Based on the foregoing, defendant's motion for summary judgment must be, and hereby is, denied.

Although they did not file a proper cross-motion, plaintiffs seek leave to amend the caption to show that the are suing in their individual, as well as representative, capacities. Inasmuch as the complaint demonstrates that they are suing both as individuals and as co-administrators of King's estate (see complaint, pp. 1, 8), there can be no prejudice to defendant, which, in any event, did not oppose the request. Accordingly, plaintiffs' request to for leave to amend the caption is granted, and it is amended, nunc pro tunc, to conform to the proposed caption attached as Exhibit E to the Williams Affirmation.

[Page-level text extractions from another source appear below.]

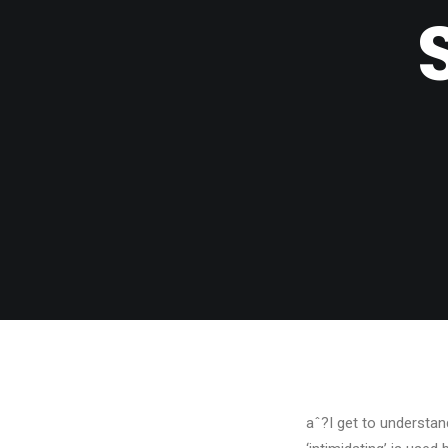
aˆ?I get to understan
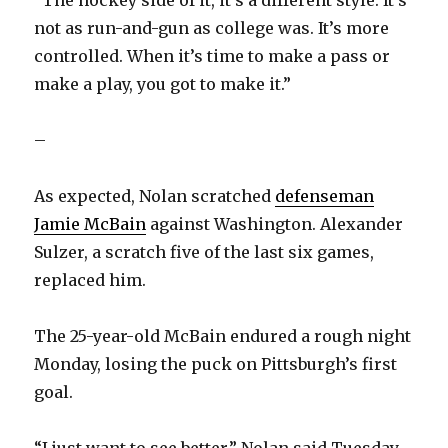
“The hockey side of it, it’s a different style. It’s
not as run-and-gun as college was. It’s more
controlled. When it’s time to make a pass or
make a play, you got to make it.”
–
As expected, Nolan scratched
defenseman
Jamie McBain
against Washington. Alexander
Sulzer, a scratch five of the last six games,
replaced him.
The 25-year-old McBain endured a rough night
Monday, losing the puck on Pittsburgh’s first
goal.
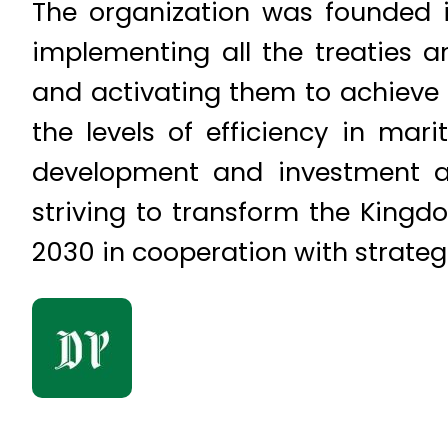
The organization was founded 
implementing all the treaties a
and activating them to achieve th
the levels of efficiency in mar
development and investment an
striving to transform the Kingdo
2030 in cooperation with strateg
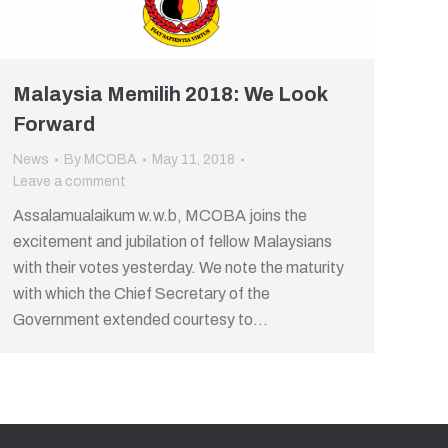
Malaysia Memilih 2018: We Look
Forward
News
By
MCOBA
May 11, 2018
Leave a comment
Assalamualaikum w.w.b, MCOBA joins the
excitement and jubilation of fellow Malaysians
with their votes yesterday. We note the maturity
with which the Chief Secretary of the
Government extended courtesy to…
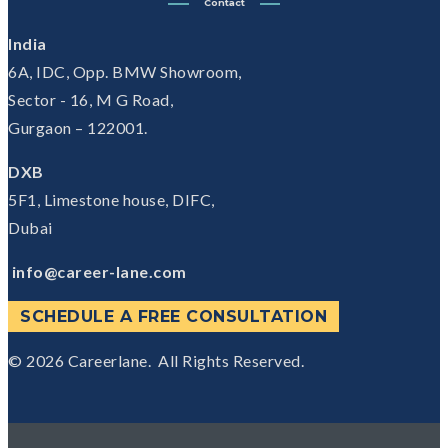
Contact
India
6A, IDC, Opp. BMW Showroom,
Sector - 16, M G Road,
Gurgaon – 122001.
DXB
5F1, Limestone house, DIFC,
Dubai
info@career-lane.com
SCHEDULE A FREE CONSULTATION
© 2026
Careerlane.
All Rights Reserved.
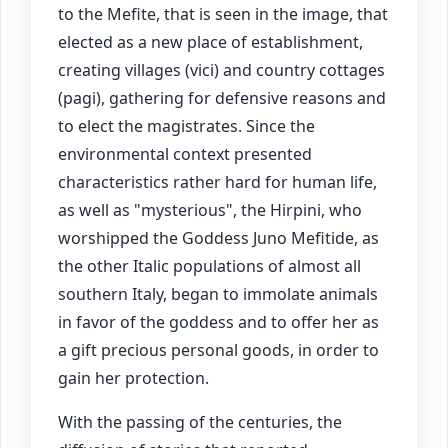
to the Mefite, that is seen in the image, that
elected as a new place of establishment,
creating villages (vici) and country cottages
(pagi), gathering for defensive reasons and
to elect the magistrates. Since the
environmental context presented
characteristics rather hard for human life,
as well as "mysterious", the Hirpini, who
worshipped the Goddess Juno Mefitide, as
the other Italic populations of almost all
southern Italy, began to immolate animals
in favor of the goddess and to offer her as
a gift precious personal goods, in order to
gain her protection.
With the passing of the centuries, the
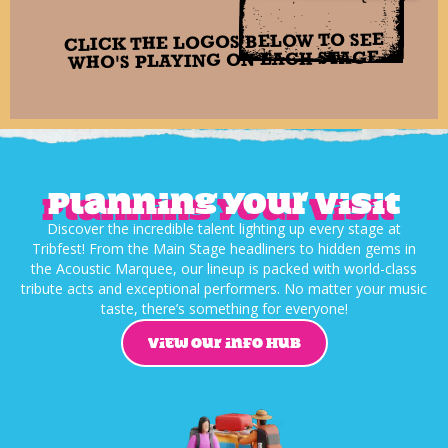
CLICK THE LOGOS BELOW TO SEE
WHO'S PLAYING ON EACH STAGE
Planning your visit
Discover the incredible talent lighting up every stage at
Tribfest! From the Main Stage headliners to hidden gems in
the Acoustic Marquee, our lineup is packed with world-class
tribute acts and exceptional performers. No matter your music
taste, there’s something for everyone!
VIEW OUR INFO HUB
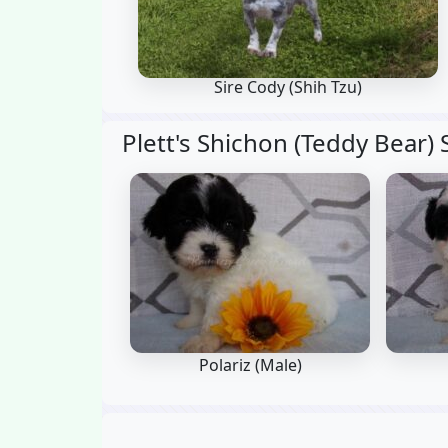
Sire Cody
(Shih Tzu)
Plett's Shichon (Teddy Bear) 
Polariz (Male)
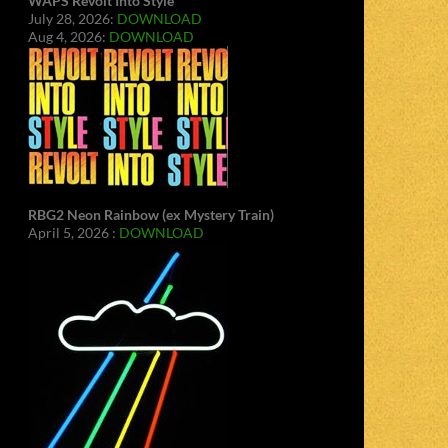
WAPS Revolt Into Style
July 28, 2026:
DOWNLOAD
Aug 4, 2026:
DOWNLOAD
RBG2 Neon Rainbow (ex Mystery Train)
April 5, 2026 :
DOWNLOAD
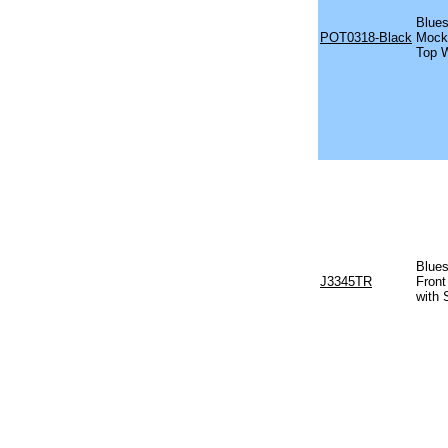
Blues
POT0318-Black
Mock 
Top W
Blues
J3345TR
Front
with 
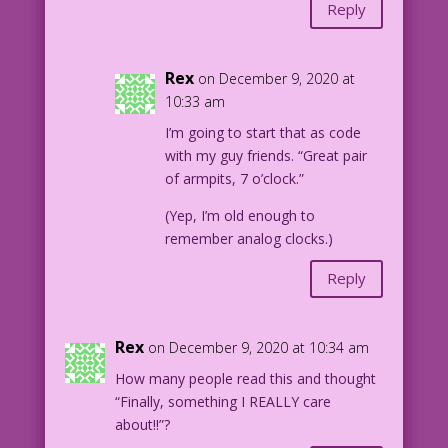
Reply
Rex
on December 9, 2020 at
10:33 am
I’m going to start that as code
with my guy friends. “Great pair
of armpits, 7 o’clock.”
(Yep, I’m old enough to
remember analog clocks.)
Reply
Rex
on December 9, 2020 at 10:34 am
How many people read this and thought
“Finally, something I REALLY care
about!!”?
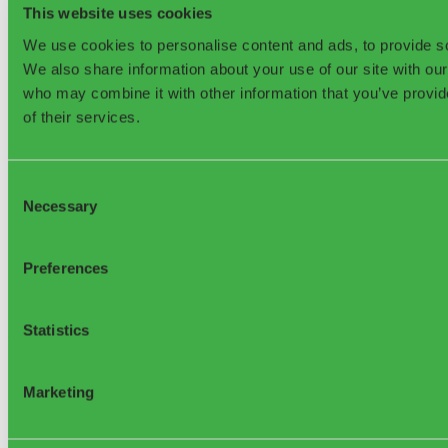
News & Press
This website uses cookies
FAQ
We use cookies to personalise content and ads, to provide soc
Company
We also share information about your use of our site with our
who may combine it with other information that you’ve provid
Contact
of their services.
About us
Jobs & Careers
Awards & Recognitions
Knowledge Base
Consent
Hardware warranty
Necessary
Selection
Terms and conditions for subscription services
Data privacy at sensoneo.com
Privacy policy for Web & Mobile Apps
Privacy policy for DRS & TBS
Preferences
Privacy policy for WMS
EU Projects
Statistics
©2026, Sensoneo j. s. a. All rights reserved.
Marketing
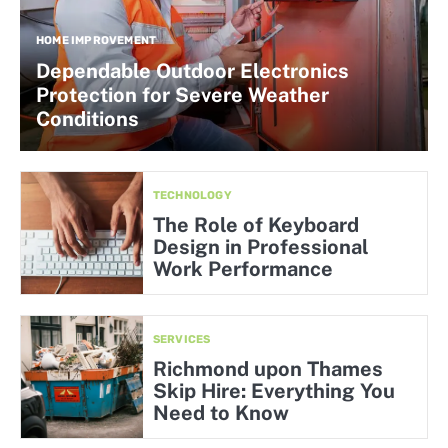
HOME IMPROVEMENT
Dependable Outdoor Electronics
Protection for Severe Weather
Conditions
TECHNOLOGY
The Role of Keyboard
Design in Professional
Work Performance
SERVICES
Richmond upon Thames
Skip Hire: Everything You
Need to Know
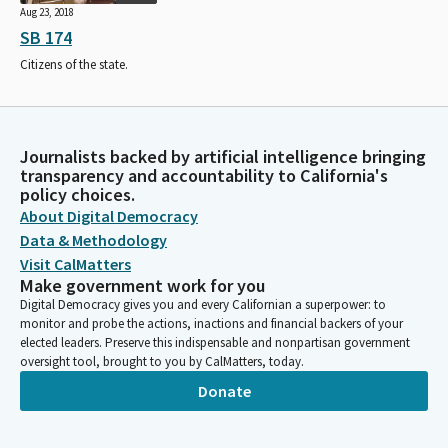
Aug 23, 2018
SB 174
Citizens of the state.
Journalists backed by artificial intelligence bringing
transparency and accountability to California's
policy choices.
About Digital Democracy
Data & Methodology
Visit CalMatters
Make government work for you
Digital Democracy gives you and every Californian a superpower: to
monitor and probe the actions, inactions and financial backers of your
elected leaders. Preserve this indispensable and nonpartisan government
oversight tool, brought to you by CalMatters, today.
Donate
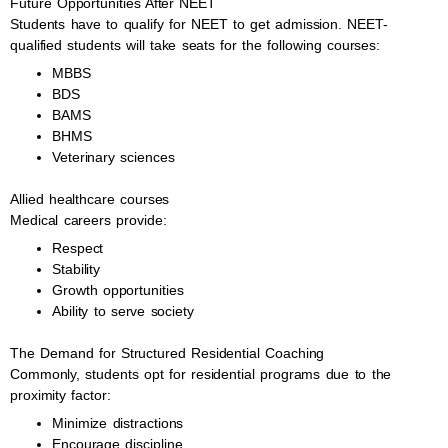
Future Opportunities After NEET
Students have to qualify for NEET to get admission. NEET-
qualified students will take seats for the following courses:
MBBS
BDS
BAMS
BHMS
Veterinary sciences
Allied healthcare courses
Medical careers provide:
Respect
Stability
Growth opportunities
Ability to serve society
The Demand for Structured Residential Coaching
Commonly, students opt for residential programs due to the
proximity factor:
Minimize distractions
Encourage discipline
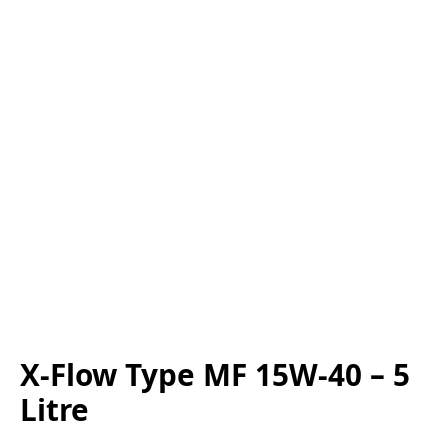
X-Flow Type MF 15W-40 – 5
Litre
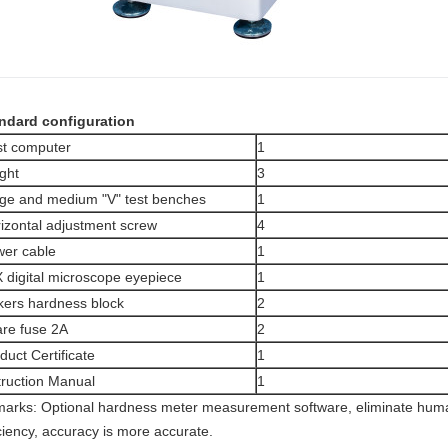
ndard configuration
t computer
1
ght
3
ge and medium "V" test benches
1
izontal adjustment screw
4
er cable
1
 digital microscope eyepiece
1
kers hardness block
2
re fuse 2A
2
duct Certificate
1
truction Manual
1
arks: Optional hardness meter measurement software, eliminate huma
iciency, accuracy is more accurate.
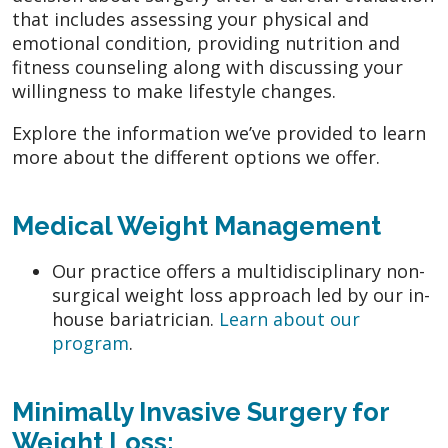
that includes assessing your physical and
emotional condition, providing nutrition and
fitness counseling along with discussing your
willingness to make lifestyle changes.
Explore the information we’ve provided to learn
more about the different options we offer.
Medical Weight Management
Our practice offers a multidisciplinary non-
surgical weight loss approach led by our in-
house bariatrician.
Learn about our
program
.
Minimally Invasive Surgery for
Weight Loss:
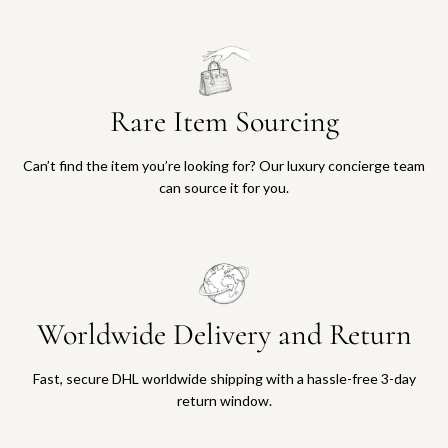
Rare Item Sourcing
Can’t find the item you’re looking for? Our luxury concierge team
can source it for you.
Worldwide Delivery and Return
Fast, secure DHL worldwide shipping with a hassle-free 3-day
return window.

This decision constitutes the order of the court. The transmittal of copies of this decision and order by the court shall not constitute notice of entry.

Dated: August 16, 2013

Cortland, New York

ENTER

1. Carter's account was provided by a voluntary statement given to the Ithaca Police Department on August 30, 2010 (copies of his statement are included in the reports prepared by the Cornell University Police and the Ithaca Police Department attached as Exhibits A and B, respectively, to the Affidavit of David J. Nazer, sworn to April 1, 2013 [Nazer Affidavit]). Although Carter's statement is not a properly-sworn affidavit, it may be considered on this motion because it was signed by the witness under penalty of perjury (see Kaufman v. Quickway, Inc., 14 NY3d 907 [2010]). It may also be considered in support of defendant's motion for summary judgment because plaintiffs failed to raise any objection to the technical form of the statement (see Sam v. Town of Rotterdam, 248 AD2d 850 [1998], lv denied 92 NY2d 804 [1998]; see also Scudera v. Mahbubur, 299 AD2d 535 [2002]; cf. Salas v. Town of Lake Luzerne, 265 AD2d 770 [1999]).

2. As noted by defendant, with limited exceptions, an individual engaged in any of the activities enumerated in General Obligations Law §9-103 is presumed to be doing so for recreational purposes, and his or her subjective purpose or intent is irrelevant (see Bragg, 84 NY2d at 552, n 3; Cometti, 241 AD2d at 897; Seminara v. Highland Lake Bible Conference, 112 AD2d 630, 632 [1985]). For that presumption to apply, however, it must first be determined that an individual is engaged in one of the enumerated activities. In this case, the determination of whether King was hiking cannot be made without consideration of his purpose for walking on defendant's premises, because the very definition of hiking is based on the purpose for which an individual is traversing land (i.e., for the purposes of pleasure or exercise).